Drought conditions in Mexico have increased the incentive for many producers to export cattle to the United States. The principal forage-producing states of Mexico are facing extreme drought conditions that could endanger animals, particularly if critical rainfall is not received in June and July—the rainy season for major cattle and forage-producing states in Mexico. Given feeder cattle demand in the United States, these lightweight cattle have largely been placed directly into feedlots during the past few months--atypically, as they normally would have grazed forage in the United States before being placed. Large portions of Texas and New Mexico, however, are also experiencing drought conditions. Monthly cattle imports from Mexico through April were 28 percent higher than year-earlier levels according to U.S. Census data. These higher imports have been maintained in recent weeks, as weekly AMS data reports through the first week of June also show cattle imports from Mexico 27 percent higher year-over-year. Weather conditions in Mexico in the summer months will determine the degree of seasonal spike in cattle imports this fall.

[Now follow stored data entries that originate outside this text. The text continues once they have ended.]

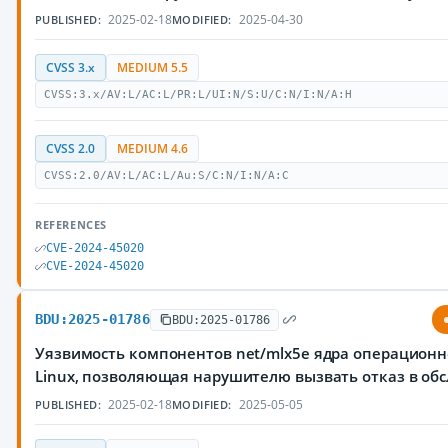
2025-02-18
2025-04-30
PUBLISHED:
MODIFIED:
CVSS 3.x
MEDIUM 5.5
CVSS:3.x/AV:L/AC:L/PR:L/UI:N/S:U/C:N/I:N/A:H
CVSS 2.0
MEDIUM 4.6
CVSS:2.0/AV:L/AC:L/Au:S/C:N/I:N/A:C
REFERENCES
CVE-2024-45020
CVE-2024-45020
BDU:2025-01786
BDU:2025-01786
Уязвимость компонентов net/mlx5e ядра операцион
Linux, позволяющая нарушителю вызвать отказ в об
2025-02-18
2025-05-05
PUBLISHED:
MODIFIED:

Monthly Canadian cattle imports through April were 38 percent below year-earlier levels. Weekly AMS reports show year-over-year Canadian cattle imports declining further into June—nearly 40 percent lower. Thus far in the year, the U.S.-Canadian slaughter cattle price differential has remained well below levels posted in the last 3 years. In April, this differential only began to cross into the range posted in 2009; since May, it has averaged $3.80/cwt lower than 2010 levels.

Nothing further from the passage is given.